You can read the prologue issue of The Art of Language right now, and give your opinion. I realize this is probably not the least bit interesting to most of my readers, but hey, this is a personal blog as well, so why not let you know I have this secret vice...

02 January 2007

Happy New Year


I hope my loyal readers had a great New Year. Over here it was so hot that we went relatively light on food and focused on cold beer... which didn't stay cold for long. We ate outdoors (a round of sandwiches around 10 PM, main course starting 11 PM) but the air was absolutely still.

The first day of 2007 was even worse. Amidst the constant feed of non-news that fills TV from mid-December until March, great headlines warned us that the temperature was above 35 °C and the sensación térmica (lit. "thermic sensation", a kind of heat index, only it takes the wind into account as well) was almost 42 °C. With the sun hanging high and unmitigated by clouds, the streets were deserted. The media from Buenos Aires reported a catastrophic scenario of empty avenues and the usual massive exodus of porteños towards the Atlantic coast of Buenos Aires Province..., a nightmarish migration of millions of middle-aged men with beer bellies and fat suntanned women carrying along screaming little children and bored teenagers pouring into the very same places they visit and get ripped off at every year since the 1980s. (Who endures a 4-hour traffic jam on a hot road to stay in a hotel room and go to a casino?)

Not that rosarinos don't do the same, of course. The less favoured, however, turn to the public pools, the beach of La Florida, or the islands. I read the other day that Rosario has the largest amount of public pools in the country, where you just get a physical, pay a small fee (AR$5 tops), and stay as much as you want; plus there are more than a few clubs with such facilities.
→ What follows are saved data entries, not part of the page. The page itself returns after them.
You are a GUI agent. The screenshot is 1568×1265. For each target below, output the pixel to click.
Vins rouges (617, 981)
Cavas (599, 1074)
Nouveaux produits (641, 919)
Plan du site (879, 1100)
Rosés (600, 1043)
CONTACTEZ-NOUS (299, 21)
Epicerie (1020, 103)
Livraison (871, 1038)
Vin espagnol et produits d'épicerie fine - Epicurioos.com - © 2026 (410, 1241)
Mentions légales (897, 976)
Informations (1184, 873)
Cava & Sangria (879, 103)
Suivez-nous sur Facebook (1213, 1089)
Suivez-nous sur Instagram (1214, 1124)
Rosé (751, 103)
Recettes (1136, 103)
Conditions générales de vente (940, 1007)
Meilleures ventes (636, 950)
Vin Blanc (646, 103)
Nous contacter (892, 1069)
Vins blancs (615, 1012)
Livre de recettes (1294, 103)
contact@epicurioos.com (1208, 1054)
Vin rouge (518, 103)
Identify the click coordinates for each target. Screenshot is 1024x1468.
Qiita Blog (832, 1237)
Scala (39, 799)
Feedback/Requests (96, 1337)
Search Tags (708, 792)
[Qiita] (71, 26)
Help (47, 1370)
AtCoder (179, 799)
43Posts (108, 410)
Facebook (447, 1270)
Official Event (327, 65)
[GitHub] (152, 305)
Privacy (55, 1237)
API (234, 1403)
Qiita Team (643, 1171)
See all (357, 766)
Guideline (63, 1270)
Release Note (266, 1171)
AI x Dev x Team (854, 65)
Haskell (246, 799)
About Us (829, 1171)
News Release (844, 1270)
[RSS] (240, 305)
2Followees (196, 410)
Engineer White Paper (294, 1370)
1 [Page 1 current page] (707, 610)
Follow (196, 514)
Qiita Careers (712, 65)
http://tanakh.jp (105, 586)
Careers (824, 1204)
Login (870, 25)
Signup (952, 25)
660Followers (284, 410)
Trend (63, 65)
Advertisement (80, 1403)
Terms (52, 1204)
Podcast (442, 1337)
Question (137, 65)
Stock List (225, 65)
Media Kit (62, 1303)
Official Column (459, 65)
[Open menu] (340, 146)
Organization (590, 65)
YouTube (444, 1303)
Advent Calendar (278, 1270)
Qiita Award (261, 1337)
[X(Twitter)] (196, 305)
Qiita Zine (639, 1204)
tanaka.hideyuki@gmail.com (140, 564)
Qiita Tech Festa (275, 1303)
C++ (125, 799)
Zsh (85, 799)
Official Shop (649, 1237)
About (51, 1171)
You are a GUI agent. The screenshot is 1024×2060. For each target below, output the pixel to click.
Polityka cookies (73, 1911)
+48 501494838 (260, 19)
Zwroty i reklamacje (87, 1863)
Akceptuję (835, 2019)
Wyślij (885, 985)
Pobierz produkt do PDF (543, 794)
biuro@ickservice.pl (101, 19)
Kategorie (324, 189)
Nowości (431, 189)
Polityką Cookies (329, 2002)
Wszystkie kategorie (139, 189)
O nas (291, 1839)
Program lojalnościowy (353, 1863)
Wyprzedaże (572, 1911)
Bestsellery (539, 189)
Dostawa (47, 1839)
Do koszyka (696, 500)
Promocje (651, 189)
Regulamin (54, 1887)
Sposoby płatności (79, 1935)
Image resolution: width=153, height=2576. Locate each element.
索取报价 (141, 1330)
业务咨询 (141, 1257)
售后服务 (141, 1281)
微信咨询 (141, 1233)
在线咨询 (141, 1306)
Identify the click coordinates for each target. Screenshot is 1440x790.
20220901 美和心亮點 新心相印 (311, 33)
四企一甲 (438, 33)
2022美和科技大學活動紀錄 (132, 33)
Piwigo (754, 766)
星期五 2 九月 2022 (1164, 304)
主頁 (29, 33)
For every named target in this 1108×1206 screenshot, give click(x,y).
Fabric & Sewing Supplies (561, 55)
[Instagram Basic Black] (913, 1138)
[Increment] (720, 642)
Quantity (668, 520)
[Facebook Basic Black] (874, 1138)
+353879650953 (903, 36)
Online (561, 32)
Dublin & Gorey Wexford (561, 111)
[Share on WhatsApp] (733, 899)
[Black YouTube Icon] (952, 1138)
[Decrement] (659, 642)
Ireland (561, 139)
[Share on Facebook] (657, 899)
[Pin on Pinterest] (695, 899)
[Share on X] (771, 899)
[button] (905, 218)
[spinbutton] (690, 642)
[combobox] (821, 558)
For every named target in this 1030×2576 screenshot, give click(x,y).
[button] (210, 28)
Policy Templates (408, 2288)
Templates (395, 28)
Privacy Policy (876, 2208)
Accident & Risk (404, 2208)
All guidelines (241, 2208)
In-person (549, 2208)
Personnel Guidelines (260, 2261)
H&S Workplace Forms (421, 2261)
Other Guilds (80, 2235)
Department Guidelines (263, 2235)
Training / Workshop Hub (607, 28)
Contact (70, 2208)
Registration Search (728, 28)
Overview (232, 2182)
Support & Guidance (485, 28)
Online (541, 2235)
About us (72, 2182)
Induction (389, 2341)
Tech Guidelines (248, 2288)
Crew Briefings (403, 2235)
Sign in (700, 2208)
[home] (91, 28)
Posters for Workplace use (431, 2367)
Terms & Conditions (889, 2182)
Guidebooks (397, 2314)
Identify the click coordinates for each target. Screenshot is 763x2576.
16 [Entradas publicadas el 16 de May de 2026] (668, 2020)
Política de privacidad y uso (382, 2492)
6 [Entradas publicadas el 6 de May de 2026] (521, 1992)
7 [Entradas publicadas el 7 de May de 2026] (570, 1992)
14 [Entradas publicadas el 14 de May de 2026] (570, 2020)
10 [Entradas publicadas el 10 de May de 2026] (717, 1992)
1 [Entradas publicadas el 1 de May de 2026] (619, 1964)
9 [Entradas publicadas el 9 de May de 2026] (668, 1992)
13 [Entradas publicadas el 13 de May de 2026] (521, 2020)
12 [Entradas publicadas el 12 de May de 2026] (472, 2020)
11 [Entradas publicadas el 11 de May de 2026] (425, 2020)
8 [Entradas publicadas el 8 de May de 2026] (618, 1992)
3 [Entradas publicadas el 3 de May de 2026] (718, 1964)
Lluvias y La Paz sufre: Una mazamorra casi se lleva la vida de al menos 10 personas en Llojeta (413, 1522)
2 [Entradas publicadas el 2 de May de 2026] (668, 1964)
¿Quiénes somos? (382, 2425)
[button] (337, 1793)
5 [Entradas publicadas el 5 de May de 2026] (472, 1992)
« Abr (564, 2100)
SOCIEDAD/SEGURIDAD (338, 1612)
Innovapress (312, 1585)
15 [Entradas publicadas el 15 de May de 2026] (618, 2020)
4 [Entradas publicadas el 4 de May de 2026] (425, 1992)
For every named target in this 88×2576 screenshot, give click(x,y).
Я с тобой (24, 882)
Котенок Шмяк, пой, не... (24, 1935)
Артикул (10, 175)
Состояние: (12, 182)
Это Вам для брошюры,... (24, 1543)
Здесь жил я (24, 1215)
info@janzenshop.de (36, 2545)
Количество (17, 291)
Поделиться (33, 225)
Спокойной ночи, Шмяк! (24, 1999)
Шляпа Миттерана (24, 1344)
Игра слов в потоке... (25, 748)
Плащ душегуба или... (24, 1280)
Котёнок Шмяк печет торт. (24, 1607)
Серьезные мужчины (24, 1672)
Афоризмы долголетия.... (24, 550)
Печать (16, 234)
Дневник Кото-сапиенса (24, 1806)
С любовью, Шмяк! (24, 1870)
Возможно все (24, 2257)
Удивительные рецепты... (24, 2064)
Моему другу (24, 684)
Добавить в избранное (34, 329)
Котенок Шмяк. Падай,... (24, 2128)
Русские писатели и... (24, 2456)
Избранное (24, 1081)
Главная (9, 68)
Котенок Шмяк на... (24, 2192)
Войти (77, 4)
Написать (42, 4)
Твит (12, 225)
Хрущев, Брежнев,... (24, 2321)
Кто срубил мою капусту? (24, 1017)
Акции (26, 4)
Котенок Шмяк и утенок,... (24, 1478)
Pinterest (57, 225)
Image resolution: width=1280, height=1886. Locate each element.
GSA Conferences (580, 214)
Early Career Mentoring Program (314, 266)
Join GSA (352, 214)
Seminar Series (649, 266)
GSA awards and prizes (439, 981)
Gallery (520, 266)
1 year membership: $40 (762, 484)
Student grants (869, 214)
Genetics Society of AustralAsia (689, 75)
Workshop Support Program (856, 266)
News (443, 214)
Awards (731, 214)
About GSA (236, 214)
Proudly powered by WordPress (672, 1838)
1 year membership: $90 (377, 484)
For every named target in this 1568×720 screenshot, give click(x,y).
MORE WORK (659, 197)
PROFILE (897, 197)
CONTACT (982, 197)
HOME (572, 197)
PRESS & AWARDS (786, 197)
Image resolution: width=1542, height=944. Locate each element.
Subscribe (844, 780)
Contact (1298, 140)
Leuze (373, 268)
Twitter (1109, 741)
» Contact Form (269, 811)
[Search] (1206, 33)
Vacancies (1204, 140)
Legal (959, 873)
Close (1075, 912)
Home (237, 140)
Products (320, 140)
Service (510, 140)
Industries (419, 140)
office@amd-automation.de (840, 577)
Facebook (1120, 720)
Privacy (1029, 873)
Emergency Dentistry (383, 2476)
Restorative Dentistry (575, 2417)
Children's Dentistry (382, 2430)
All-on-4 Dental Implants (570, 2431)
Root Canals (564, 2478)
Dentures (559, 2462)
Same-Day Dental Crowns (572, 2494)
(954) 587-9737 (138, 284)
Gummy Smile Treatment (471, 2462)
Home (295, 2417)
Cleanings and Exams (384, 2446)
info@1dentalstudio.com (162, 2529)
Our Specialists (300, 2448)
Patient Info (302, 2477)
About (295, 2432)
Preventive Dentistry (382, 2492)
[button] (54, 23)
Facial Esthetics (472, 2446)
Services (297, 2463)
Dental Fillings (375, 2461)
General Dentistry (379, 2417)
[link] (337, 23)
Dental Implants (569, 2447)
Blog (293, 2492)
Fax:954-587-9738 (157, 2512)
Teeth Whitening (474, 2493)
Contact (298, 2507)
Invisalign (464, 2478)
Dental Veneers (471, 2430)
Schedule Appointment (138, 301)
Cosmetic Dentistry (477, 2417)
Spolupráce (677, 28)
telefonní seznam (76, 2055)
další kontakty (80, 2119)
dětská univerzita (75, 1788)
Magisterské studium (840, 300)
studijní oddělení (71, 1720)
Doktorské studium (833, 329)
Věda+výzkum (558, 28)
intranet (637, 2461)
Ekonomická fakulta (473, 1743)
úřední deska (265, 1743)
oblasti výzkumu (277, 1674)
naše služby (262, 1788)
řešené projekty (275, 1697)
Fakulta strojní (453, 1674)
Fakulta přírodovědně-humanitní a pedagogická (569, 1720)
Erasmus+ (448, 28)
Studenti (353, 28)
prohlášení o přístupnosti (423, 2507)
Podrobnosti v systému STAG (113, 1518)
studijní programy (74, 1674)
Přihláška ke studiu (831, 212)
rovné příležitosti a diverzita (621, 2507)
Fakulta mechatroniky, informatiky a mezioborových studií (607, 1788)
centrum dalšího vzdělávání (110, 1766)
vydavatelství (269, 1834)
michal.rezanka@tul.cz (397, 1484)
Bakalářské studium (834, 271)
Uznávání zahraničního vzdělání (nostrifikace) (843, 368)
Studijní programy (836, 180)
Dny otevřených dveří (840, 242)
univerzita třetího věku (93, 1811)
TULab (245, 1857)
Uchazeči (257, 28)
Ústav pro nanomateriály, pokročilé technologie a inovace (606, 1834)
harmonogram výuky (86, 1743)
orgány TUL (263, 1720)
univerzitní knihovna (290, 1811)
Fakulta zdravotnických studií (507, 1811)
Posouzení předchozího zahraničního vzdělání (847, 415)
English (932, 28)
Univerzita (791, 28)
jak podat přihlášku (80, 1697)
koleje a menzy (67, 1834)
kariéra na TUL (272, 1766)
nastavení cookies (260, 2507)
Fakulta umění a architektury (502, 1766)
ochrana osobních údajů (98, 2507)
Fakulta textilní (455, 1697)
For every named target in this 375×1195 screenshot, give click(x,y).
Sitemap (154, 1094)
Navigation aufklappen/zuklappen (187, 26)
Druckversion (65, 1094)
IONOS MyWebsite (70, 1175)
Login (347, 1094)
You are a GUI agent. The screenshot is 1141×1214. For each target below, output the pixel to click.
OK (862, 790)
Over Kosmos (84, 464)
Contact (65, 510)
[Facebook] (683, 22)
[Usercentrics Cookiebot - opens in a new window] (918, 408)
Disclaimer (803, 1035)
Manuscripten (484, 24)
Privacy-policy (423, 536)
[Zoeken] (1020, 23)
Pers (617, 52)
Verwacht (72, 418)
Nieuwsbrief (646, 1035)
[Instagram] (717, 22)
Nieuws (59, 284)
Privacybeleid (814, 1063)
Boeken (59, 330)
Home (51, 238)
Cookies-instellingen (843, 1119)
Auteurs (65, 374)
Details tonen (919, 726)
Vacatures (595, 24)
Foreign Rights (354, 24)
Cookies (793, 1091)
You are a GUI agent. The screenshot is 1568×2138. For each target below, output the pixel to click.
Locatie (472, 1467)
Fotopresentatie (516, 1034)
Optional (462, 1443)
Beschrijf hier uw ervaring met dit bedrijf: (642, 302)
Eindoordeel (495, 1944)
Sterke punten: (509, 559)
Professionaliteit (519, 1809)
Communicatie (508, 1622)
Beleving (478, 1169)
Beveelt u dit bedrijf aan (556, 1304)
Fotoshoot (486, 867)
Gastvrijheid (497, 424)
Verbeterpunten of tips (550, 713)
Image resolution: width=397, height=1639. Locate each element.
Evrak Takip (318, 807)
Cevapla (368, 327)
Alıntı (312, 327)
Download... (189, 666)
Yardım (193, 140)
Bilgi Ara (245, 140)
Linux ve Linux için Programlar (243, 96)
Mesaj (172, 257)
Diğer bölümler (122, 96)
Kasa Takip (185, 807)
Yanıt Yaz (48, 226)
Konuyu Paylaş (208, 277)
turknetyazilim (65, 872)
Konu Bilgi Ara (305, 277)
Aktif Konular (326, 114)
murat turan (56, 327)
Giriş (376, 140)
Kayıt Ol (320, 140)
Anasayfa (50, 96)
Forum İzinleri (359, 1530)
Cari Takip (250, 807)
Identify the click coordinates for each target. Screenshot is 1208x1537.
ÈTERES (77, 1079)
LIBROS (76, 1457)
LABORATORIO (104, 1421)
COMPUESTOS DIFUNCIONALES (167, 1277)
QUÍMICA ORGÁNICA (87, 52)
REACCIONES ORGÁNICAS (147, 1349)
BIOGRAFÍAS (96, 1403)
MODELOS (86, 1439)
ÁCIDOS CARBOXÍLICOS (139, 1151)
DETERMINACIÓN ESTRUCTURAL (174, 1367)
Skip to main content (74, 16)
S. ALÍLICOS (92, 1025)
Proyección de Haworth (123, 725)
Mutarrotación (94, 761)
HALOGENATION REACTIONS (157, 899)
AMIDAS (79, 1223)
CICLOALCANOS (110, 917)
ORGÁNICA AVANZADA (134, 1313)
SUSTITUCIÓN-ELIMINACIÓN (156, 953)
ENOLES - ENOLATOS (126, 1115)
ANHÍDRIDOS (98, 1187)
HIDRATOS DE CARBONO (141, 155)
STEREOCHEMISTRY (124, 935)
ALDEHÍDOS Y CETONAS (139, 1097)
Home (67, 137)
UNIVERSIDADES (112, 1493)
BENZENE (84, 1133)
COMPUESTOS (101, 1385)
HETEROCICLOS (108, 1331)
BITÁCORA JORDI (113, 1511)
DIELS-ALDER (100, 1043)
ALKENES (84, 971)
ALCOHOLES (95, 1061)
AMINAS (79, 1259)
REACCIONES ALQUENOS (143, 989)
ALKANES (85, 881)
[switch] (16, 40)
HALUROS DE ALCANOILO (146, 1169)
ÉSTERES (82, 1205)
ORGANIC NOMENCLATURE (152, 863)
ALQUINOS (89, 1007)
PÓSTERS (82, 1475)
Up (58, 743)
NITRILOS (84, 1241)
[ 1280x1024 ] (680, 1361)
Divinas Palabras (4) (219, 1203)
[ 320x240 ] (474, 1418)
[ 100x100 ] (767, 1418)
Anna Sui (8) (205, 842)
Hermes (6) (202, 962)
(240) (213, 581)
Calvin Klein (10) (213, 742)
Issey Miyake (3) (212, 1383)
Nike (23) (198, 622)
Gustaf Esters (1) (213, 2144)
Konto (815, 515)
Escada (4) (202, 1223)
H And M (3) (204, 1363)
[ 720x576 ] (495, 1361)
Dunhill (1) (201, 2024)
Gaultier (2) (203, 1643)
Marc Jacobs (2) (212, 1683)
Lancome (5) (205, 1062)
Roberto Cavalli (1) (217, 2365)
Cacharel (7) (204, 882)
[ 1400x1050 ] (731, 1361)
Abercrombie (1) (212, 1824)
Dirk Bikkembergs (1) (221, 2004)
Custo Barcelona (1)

La Florida is a barrio that stretches along the river in the north of Rosario, east of Barrio Alberdi proper, and La Florida is also the name of the beach — which has two parts: a beach resort where you pay, and a free area. La Florida is lined with pubs and bars; at night they tend to get full, since boliches (discos, disco-bars) move to the coast. Finally there's the islands in front of Rosario, which have always been popular but have been greatly developed in the last few years. Boats leave at regular intervals from a few piers taking eager passengers equipped with summer gear.

I'm not a fan of going elsewhere for the day just to keep cool; you have to have equipment and you have to spend a significant time going to and back from the place, all the time sweating while you carry your backpack or whatever. I'm just patiently waiting to get away from Rosario for two weeks. Mendoza is not necessarily cooler (in fact it's hotter at times) but it's much less humid; you can get by just drinking lots of water and staying in the shadow.

I'm wondering whether I should stick to a less-than-daily posting rhythm in this blog. I've been having less visitors lately, probably because they're on vacation. I'll be away for two weeks anyway, and I don't think I'll be posting much (if anything) from Mendoza. I have interesting plans for after the summer, though. Just wait!